Postado por Articulação Antinuclear BR em 1 setembro 2017 às 18:09 0 Comentários

‘Césio 137: Eu também sou vítima’ será o mote da mobilização para discutir a situação atual das vítimas

Em 13 de setembro deste ano completa-se 30 anos que uma cápsula contendo 19 gramas de Césio-137 iniciou o maior acidente radioativo do Brasil, provocando a morte de 4 pessoas inicialmente e um número desconhecido nos anos seguintes, contaminando direta e indiretamente centenas de moradores e causando pânico em Goiânia. Mesmo após 3 décadas, a luta pelos direitos das vítimas ainda se faz necessária. Para dar visibilidade a sua luta, o Fórum Permanente sobre o Acidente com o Césio-137 e parceiros vão promover espaços de discussão e atos culturais entre os dias 12 e 13 deste mês. Na sequência, entre os dias 18 de setembro a 21 de outubro, estará em cartaz no espaço Culturama a exposição fotográfica Hiroshima Nunca Mais, que conecta a tragédia de Goiânia com a luta antinuclear no Brasil e no mundo.

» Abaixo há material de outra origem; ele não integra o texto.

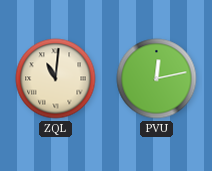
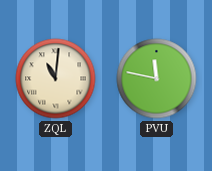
PVU: 12:13 -> 11:47
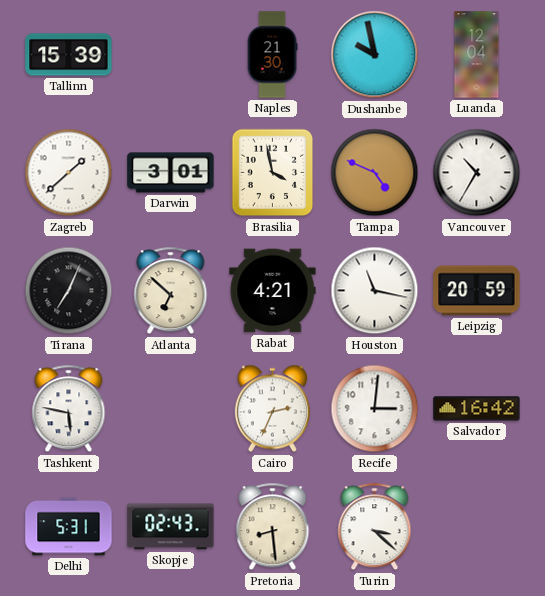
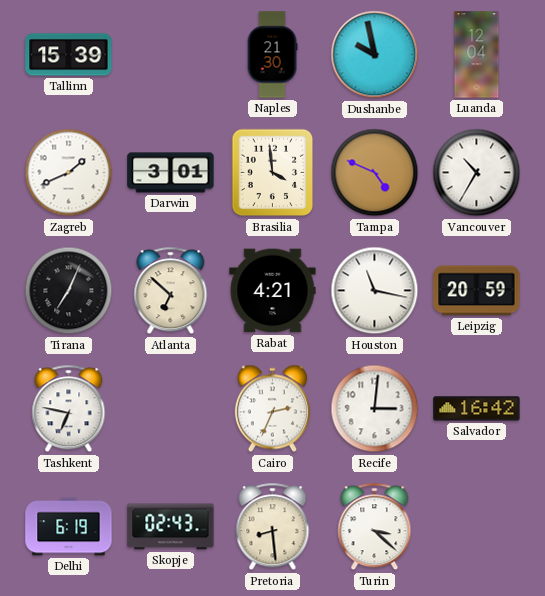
Zagreb: 1:38 -> 1:41
Brasilia: 3:58 -> 3:59
Tashkent: 5:47 -> 6:47
Delhi: 5:31 -> 6:19
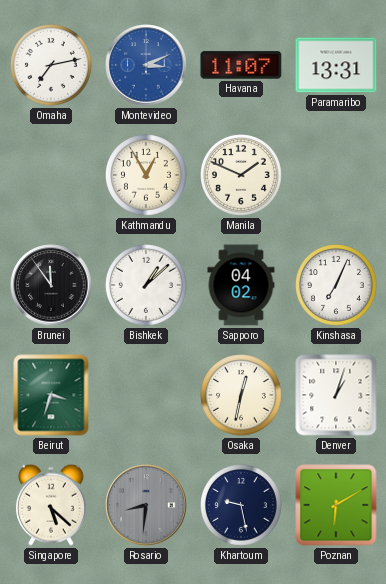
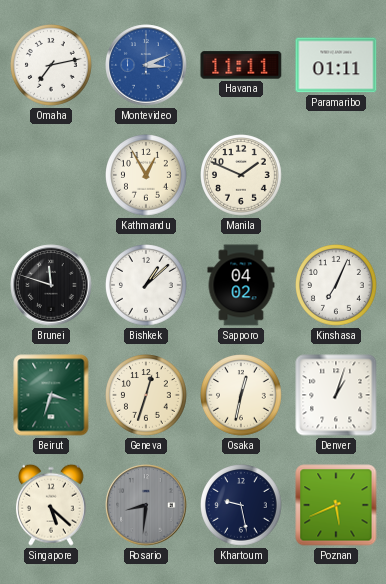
Havana: 11:07 -> 11:11
Paramaribo: 13:31 -> 01:11
Brunei: 11:54 -> 11:48
Geneva: none -> 12:33
Poznan: 6:10 -> 5:41
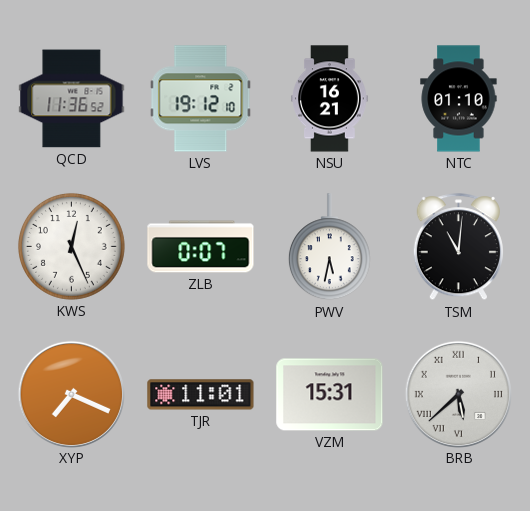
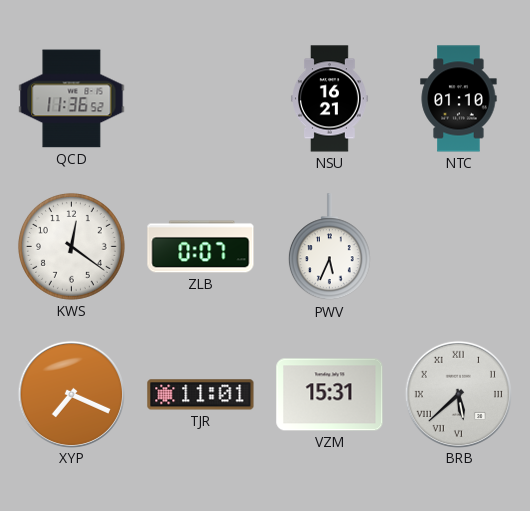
LVS: 19:12 -> none
KWS: 12:26 -> 12:21
PWV: 5:32 -> 5:34
TSM: 11:01 -> none
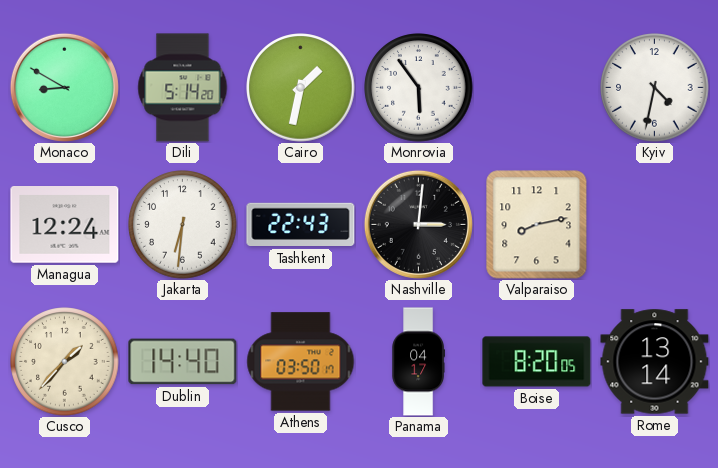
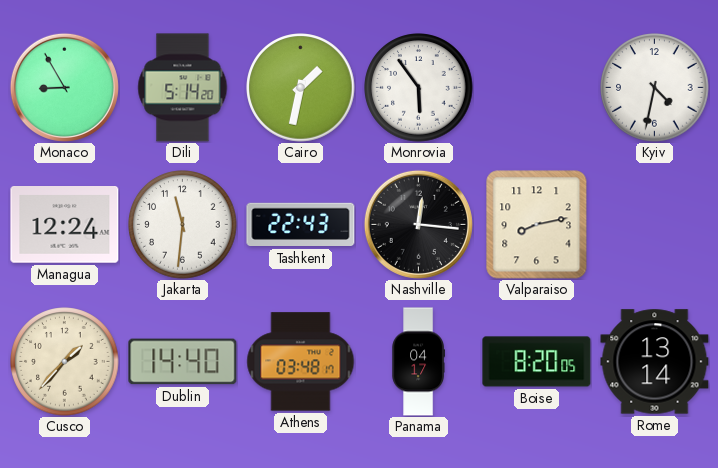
Monaco: 8:50 -> 8:55
Jakarta: 6:31 -> 11:31
Nashville: 3:01 -> 12:16
Athens: 03:50 -> 03:48
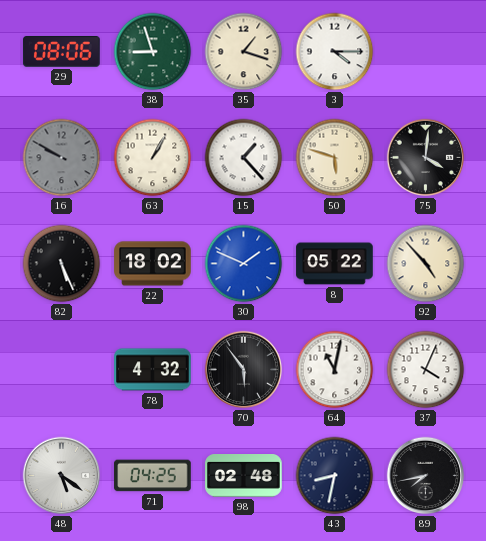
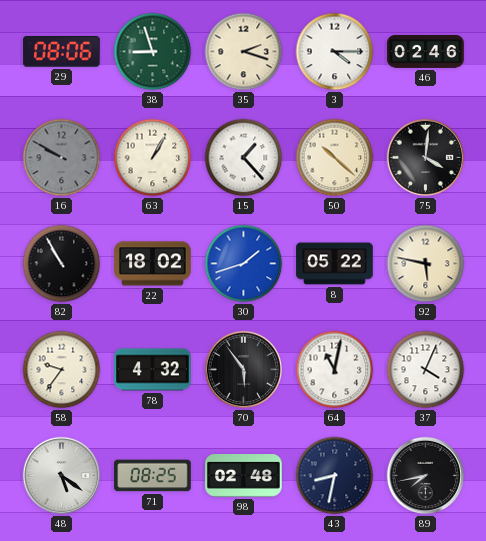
35: 1:18 -> 2:18
46: none -> 02:46
50: 5:48 -> 10:22
82: 5:26 -> 10:55
30: 1:49 -> 1:42
92: 4:53 -> 5:47
58: none -> 9:36
71: 04:25 -> 08:25
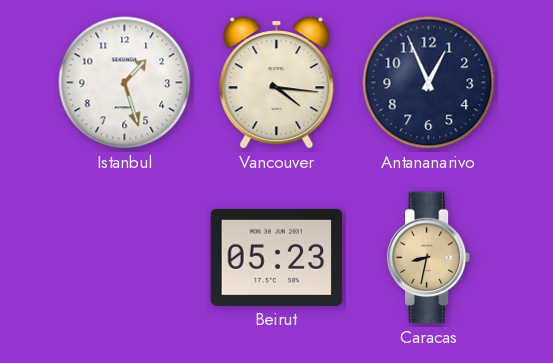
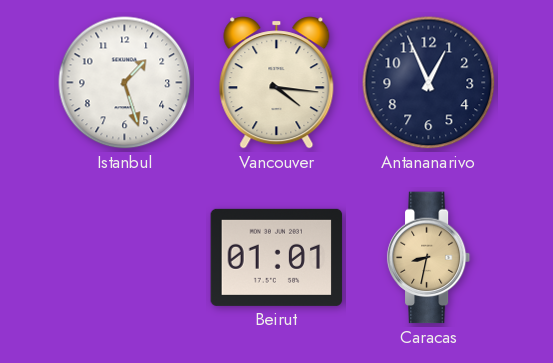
Beirut: 05:23 -> 01:01
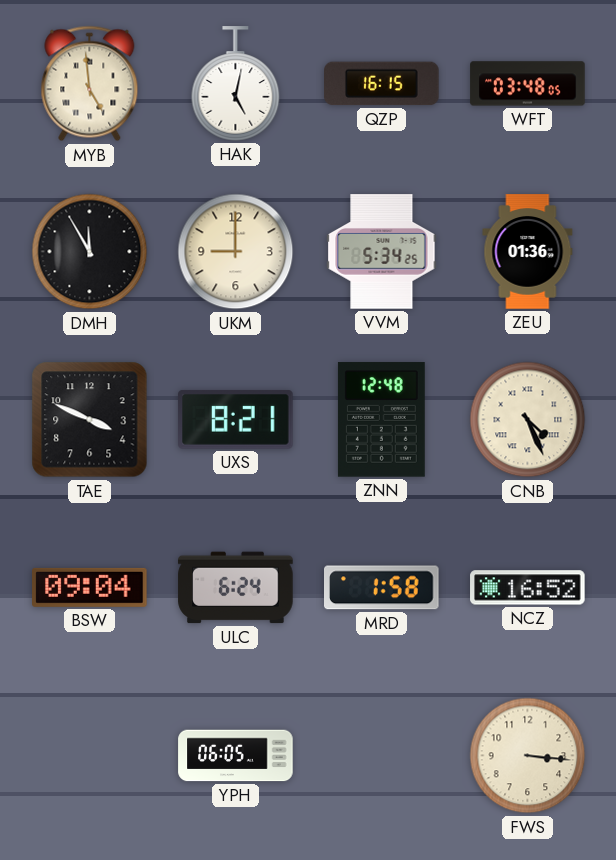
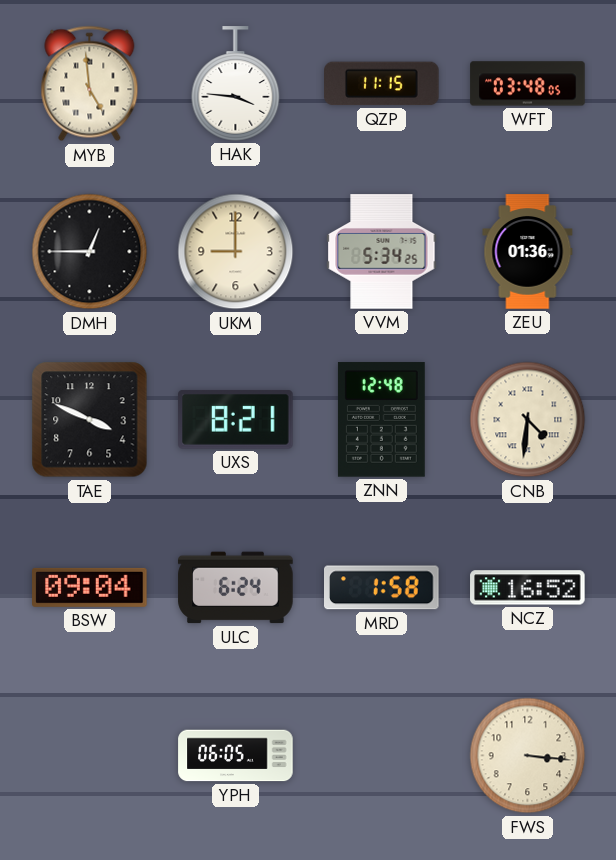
HAK: 5:02 -> 3:46
QZP: 16:15 -> 11:15
DMH: 11:55 -> 12:45
CNB: 4:26 -> 4:31
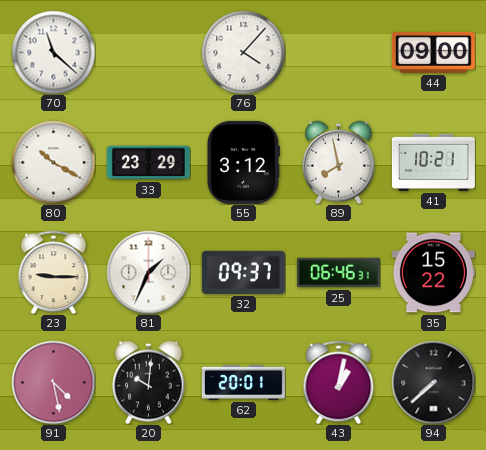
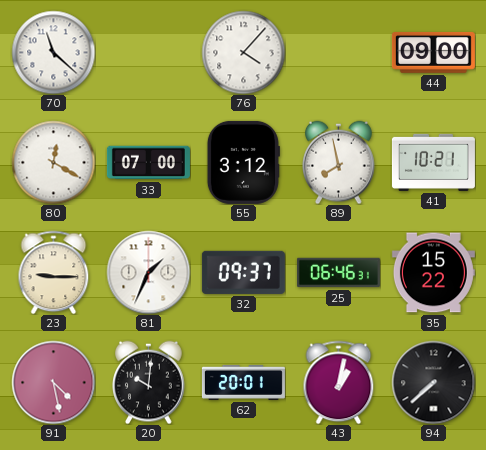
80: 10:20 -> 12:20
33: 23:29 -> 07:00
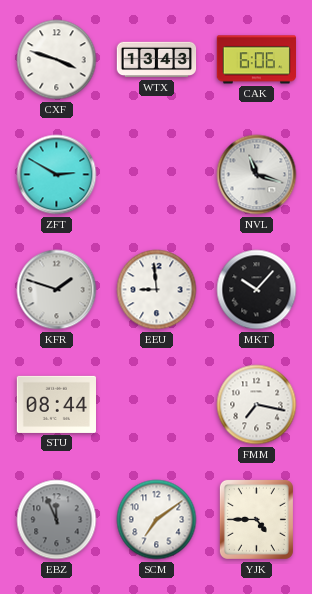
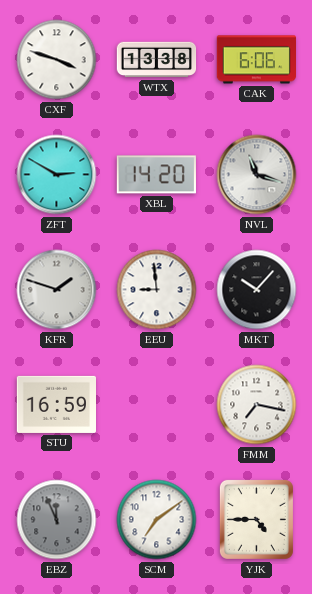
WTX: 13:43 -> 13:38
XBL: none -> 14:20
STU: 08:44 -> 16:59
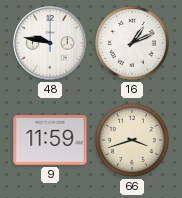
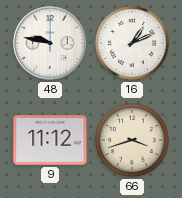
9: 11:59 -> 11:12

Para o coordenador do Fórum, Júlio Nascimento, o objetivo dos eventos é não esquecer: "Retomar a lembrança do acidente, não deixar que essa memória social se apague, porque dela depende a atenção com a qual sociedade vai fiscalizar a ação do governo no cumprimento de suas obrigações para com as vítimas. Então os eventos têm essa dimensão política e também de procurar evitar que se cometam novos erros. Aí entra a questão da política nuclear, que gerou a tragédia de Goiânia. Precisamos evitar novos problemas, mantendo a sociedade atenta às decisões que afetam sua segurança e seu futuro". 

A omissão do…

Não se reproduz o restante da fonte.